The main methods for detecting the particulate matters in the emissions of the power plant at present comprise a light scattering method, an β ray technology, a micro-oscillation balance method and a gravimetric method, wherein the micro-oscillation balance method is the current standard measuring method, but the method needs a longer measuring period and needs frequent cleaning and maintenance, so the method is not suitable for long-term online real-time measurement and is generally used for calibration.
Investigation has found that products for measuring the particle size spectrum of smoke emitted from stationary pollution sources are blank at home and abroad. Therefore, how to realize the measurement of the particle size spectrum of the smoke particles emitted by a fixed pollution source is a technical problem which needs to be solved at present.
Disclosure of Invention
In view of the above drawbacks and needs of the prior art, the present invention provides a measuring device for measuring the mass concentration and particle size spectrum of particulate matters from stationary pollution sources, so as to solve the technical problem of measuring the particle size spectrum of smoke emitted from stationary pollution sources.

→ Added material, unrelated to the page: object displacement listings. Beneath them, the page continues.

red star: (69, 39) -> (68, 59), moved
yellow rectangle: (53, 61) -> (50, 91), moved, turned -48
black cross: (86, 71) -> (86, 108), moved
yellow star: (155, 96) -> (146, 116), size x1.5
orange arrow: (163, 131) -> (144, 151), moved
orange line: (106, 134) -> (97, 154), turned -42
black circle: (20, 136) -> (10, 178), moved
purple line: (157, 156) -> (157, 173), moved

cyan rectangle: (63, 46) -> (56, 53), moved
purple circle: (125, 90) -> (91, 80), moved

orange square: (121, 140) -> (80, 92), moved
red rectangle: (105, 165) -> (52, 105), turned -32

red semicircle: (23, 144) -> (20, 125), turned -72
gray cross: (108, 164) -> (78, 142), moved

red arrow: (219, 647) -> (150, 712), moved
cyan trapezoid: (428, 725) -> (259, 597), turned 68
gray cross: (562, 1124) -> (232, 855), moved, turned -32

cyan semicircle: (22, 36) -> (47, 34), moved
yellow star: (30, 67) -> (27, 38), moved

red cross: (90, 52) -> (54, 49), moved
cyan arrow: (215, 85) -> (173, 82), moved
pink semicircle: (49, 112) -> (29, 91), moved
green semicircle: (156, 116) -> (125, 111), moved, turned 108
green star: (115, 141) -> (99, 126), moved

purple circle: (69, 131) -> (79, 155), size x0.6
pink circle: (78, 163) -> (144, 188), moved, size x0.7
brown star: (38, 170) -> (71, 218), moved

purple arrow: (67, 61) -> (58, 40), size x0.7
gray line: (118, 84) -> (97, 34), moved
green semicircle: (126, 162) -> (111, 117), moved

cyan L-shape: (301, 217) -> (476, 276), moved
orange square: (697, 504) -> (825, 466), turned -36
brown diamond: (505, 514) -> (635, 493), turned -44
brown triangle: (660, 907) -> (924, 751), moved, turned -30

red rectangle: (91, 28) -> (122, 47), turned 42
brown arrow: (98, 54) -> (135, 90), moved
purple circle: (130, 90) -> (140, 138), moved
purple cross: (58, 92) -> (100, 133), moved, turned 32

To achieve the above object, according to one aspect of the present invention, there is provided a measuring apparatus for fixing a mass concentration and a particle size spectrum of a pollution source particulate matter, comprising: the device comprises an optical path unit, a circuit control unit and a processing unit; the light path unit comprises a diaphragm, a reflector and a quartz rod;
the diaphragm is used for controlling the width of each incident laser beam and eliminating stray light so that each incident laser beam processed by the diaphragm enters a test area to generate a scattering effect with particles to be tested, wherein the incident laser beams comprise a plurality of laser beams with different wavelengths;
the reflector is used for reflecting scattered light obtained after scattering action is carried out on each laser beam and the particles to be detected to the quartz rods corresponding to each scattered light respectively, and the scattered light is transmitted to the circuit control unit by each quartz rod;
the circuit control unit is used for converting each scattered light signal received from each quartz rod into an electric signal and amplifying each electric signal to obtain each target electric signal;
the processing unit is used for obtaining the mass concentration of the particles to be detected according to the relation between the scattered light power and the mass concentration corresponding to the selected target electrical signals, and determining the median particle size and the standard deviation according to the relation between the scattered light power and the median particle size and the standard deviation corresponding to each target electrical signal so as to obtain the particle size spectrum information of the particles to be detected.
The position of the diaphragm is in front of the test area, the reflector is positioned behind the test area, the middle of the reflector is hollowed out, and useless laser beams enter the optical filter and the optical trap through the middle hole. The optical filter and the optical trap are positioned behind the reflector to absorb the laser beam and avoid the interference of the laser beam reflected back to the original measurement.
Preferably, the device further comprises an air path unit, wherein the air path unit consists of a pump, an air pipe and an air filter, and clean air is introduced into the device to prevent the particles to be detected from being adhered to the surfaces of the reflector and the quartz rod.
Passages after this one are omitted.